Homology of acyclic complex and left exact functor

Question

Let $F$ be a left exact functor and $A^\bullet$ be a chain complexes:
$A^\bullet: \cdots \xrightarrow{f^{i-1}} A^i \xrightarrow{f^i} A^{i+1} \xrightarrow{f^{i+1}} A^{i+2} \cdots$.
Moreover, assume that each $A^i$ is $F$-acyclic.
Then, I guess $F(H(A^\bullet)) = H(F(A^\bullet))$. Especially, if $A^\bullet$ is exact than $F(A^\bullet)$ is also exact.

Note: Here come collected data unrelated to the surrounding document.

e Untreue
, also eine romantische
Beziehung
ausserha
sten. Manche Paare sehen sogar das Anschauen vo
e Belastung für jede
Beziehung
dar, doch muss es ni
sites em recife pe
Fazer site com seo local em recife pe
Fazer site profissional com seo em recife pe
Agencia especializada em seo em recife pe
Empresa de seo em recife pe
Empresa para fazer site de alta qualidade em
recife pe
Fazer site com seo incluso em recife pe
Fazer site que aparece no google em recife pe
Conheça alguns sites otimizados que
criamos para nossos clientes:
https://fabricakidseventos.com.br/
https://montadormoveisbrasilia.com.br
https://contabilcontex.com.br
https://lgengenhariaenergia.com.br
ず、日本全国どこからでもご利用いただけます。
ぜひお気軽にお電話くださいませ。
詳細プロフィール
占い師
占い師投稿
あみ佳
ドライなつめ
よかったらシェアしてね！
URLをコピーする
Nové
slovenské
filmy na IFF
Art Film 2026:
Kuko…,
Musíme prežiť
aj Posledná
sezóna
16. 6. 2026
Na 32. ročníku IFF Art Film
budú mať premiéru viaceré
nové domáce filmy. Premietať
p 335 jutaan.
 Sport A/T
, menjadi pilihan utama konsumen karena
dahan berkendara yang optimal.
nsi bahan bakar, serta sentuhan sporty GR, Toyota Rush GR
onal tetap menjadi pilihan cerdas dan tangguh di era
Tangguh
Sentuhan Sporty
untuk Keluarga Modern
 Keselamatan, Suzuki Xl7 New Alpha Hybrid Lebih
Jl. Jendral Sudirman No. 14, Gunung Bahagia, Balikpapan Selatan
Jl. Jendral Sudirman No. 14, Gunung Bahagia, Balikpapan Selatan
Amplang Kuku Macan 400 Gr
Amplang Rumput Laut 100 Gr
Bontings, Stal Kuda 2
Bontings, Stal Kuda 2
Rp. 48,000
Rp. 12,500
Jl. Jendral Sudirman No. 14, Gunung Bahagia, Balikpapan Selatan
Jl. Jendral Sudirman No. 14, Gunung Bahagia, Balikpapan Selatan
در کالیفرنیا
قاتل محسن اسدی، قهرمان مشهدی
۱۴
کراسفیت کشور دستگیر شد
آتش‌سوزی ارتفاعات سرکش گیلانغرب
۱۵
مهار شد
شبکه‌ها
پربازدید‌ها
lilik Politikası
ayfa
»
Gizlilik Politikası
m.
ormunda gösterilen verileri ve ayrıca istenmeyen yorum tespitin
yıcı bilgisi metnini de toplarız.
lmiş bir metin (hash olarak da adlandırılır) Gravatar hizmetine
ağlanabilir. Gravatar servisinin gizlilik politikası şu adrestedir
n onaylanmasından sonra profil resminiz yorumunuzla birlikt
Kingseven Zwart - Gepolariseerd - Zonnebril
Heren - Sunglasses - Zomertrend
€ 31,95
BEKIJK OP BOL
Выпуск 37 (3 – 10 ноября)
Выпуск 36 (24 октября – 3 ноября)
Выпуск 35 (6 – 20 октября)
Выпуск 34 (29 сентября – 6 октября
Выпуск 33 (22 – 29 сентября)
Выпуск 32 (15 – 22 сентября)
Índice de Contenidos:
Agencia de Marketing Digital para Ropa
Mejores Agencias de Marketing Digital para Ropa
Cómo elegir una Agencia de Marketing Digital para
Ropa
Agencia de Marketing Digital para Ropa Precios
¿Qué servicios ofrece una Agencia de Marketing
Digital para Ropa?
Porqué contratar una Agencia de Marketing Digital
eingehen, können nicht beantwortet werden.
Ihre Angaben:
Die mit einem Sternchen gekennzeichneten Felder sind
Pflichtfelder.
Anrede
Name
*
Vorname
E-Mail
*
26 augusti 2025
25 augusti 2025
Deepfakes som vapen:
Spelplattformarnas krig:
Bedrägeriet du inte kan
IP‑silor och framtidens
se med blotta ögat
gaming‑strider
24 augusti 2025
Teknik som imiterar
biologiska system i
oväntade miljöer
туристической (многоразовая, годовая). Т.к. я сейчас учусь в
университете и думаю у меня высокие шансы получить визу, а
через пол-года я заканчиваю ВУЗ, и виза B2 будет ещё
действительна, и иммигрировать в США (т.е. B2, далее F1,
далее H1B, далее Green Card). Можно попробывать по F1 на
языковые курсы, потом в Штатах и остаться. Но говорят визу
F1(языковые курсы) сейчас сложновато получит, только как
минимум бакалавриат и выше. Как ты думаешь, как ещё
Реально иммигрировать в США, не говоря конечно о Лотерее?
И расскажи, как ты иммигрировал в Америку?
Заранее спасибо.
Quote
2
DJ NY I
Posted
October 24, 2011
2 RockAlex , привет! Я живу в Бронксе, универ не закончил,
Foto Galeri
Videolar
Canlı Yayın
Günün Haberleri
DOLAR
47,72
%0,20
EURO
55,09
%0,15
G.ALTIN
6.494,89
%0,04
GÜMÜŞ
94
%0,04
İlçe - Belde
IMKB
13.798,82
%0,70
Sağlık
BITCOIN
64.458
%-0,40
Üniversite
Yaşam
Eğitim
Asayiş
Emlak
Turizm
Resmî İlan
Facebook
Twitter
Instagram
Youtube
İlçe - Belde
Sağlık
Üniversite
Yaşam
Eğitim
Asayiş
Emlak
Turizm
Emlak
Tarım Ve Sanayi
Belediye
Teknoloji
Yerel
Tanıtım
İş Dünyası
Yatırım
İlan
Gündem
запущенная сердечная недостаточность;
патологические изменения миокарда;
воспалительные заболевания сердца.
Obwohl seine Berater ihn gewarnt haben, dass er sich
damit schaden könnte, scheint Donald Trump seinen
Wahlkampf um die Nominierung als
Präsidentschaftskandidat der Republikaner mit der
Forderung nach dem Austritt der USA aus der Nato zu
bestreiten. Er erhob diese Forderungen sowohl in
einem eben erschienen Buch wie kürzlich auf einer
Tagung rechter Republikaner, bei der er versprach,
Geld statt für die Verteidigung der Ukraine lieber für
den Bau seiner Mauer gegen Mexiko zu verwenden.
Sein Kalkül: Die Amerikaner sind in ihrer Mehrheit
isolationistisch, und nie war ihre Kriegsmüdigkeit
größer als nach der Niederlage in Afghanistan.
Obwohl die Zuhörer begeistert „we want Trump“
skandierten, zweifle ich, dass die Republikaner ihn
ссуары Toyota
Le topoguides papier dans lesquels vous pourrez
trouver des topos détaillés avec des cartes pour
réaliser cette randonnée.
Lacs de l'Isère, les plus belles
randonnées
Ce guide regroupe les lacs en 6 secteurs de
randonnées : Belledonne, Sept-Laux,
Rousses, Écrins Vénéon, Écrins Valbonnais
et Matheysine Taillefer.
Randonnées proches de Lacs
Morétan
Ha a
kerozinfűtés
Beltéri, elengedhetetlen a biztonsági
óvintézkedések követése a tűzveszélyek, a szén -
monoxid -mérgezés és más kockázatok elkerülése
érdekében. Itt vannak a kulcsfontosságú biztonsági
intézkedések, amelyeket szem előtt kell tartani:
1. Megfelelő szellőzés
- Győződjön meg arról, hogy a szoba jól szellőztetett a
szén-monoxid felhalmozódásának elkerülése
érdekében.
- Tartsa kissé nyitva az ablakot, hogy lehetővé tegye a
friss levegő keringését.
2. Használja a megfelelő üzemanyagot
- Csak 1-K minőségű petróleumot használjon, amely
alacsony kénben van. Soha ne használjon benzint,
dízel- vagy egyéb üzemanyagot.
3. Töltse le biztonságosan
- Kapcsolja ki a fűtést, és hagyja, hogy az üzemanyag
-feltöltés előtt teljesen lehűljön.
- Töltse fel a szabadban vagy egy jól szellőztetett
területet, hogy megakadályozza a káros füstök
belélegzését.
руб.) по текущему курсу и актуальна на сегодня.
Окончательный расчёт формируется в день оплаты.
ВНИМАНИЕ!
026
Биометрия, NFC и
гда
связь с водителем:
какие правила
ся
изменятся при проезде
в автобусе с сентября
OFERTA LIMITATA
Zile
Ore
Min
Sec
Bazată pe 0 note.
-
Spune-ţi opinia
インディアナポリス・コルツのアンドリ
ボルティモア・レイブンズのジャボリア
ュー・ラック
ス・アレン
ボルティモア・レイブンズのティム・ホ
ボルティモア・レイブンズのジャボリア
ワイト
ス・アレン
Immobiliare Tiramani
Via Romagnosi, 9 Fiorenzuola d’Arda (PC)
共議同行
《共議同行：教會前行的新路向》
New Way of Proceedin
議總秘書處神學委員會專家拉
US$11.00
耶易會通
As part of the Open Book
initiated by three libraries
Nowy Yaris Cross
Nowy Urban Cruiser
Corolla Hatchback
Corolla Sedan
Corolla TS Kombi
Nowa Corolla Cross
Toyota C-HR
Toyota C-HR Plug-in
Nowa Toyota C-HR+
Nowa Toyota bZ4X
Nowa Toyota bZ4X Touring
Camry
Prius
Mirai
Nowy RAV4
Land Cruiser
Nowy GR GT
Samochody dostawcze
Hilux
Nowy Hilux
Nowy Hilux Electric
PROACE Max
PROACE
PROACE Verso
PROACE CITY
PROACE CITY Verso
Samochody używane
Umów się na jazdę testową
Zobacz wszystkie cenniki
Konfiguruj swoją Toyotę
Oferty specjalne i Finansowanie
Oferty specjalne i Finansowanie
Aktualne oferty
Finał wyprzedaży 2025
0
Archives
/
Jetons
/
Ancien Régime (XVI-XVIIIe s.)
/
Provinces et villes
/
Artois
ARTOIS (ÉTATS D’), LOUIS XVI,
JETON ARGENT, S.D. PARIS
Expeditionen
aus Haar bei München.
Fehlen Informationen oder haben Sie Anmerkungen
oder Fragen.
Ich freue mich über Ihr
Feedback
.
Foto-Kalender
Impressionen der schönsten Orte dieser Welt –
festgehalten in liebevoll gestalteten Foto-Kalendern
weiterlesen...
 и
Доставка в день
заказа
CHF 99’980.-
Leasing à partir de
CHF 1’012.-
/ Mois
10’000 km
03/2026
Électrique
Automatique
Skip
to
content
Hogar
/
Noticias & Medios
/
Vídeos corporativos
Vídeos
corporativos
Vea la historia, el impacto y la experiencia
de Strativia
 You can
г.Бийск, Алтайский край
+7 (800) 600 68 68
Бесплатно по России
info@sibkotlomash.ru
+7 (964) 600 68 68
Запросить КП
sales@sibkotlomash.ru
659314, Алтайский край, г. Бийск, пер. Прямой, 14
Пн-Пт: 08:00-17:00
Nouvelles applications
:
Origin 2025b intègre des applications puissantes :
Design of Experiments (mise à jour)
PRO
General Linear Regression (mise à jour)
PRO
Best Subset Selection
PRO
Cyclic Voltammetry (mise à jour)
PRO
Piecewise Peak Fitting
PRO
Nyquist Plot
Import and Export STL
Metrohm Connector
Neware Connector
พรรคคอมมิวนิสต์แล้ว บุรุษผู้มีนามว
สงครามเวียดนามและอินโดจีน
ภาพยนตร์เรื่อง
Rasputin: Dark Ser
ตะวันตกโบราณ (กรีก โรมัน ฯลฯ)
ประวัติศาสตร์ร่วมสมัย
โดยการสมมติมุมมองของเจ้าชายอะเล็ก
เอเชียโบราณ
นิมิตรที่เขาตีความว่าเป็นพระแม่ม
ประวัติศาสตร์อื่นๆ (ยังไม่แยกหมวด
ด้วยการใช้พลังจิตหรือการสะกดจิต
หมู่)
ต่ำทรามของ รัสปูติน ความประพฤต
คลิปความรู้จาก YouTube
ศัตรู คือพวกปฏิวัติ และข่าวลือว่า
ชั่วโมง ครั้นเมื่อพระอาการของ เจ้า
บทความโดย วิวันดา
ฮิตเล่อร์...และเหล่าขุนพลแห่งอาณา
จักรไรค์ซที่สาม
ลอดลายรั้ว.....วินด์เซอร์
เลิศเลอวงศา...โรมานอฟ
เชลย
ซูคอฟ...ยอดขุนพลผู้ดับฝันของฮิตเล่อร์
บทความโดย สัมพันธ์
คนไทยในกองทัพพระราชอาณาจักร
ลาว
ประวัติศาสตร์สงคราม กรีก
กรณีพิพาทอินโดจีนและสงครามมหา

I tried considering the short exact sequence:
$0\rightarrow \mathrm{ker}f^i \rightarrow A^i \rightarrow \mathrm{im} f^i\rightarrow0$
$0\rightarrow\mathrm{im} f^{i-1} \rightarrow \mathrm{ker}f^i \rightarrow H^i(A^\bullet)\rightarrow0 $

Applying $F$:
$0\rightarrow F(\mathrm{ker}(f^i)) \rightarrow F(A^i) \rightarrow F(\mathrm{im} (f^i))\rightarrow$
$0 \rightarrow F(\mathrm{im} (f^{i-1}) \rightarrow F(\mathrm{ker}f^i) \rightarrow F(H^i(A^\bullet))\rightarrow $
If I know $\mathrm{ker}f^i$ is $F$-acyclic, it follows that $\mathrm{im} f^i$ is also $F$-acyclic, so both of these sequence are also right exact. Comparing with the short exact sequence obtained from $F(A^\bullet)$, I will get $F(H(A^\bullet)) = H(F(A^\bullet))$

But I cannot show $\mathrm{ker}f^i$ is $F$-acyclic. Is there some way to fix this?

Answer 1

No this is not true. In fact, let $X$ be any object in your abelian category and $A^\bullet$ a resolution of $X$ by $F$-acyclic (for instance injectives). In particular, you have $H^i(A^\bullet)=0$ for $i>0$ and $H^0(A^\bullet)=X$ (which is by the way $\ker f^0$ and may not be acyclic). On the other hand, $F(A^\bullet)$ is a complex with very interesting cohomology : $H^i(F(A^\bullet))=R^iF(X)$ and this might not be zero for $i>0$. Thus $F(H(A^\bullet))\neq H(F(A^\bullet))$.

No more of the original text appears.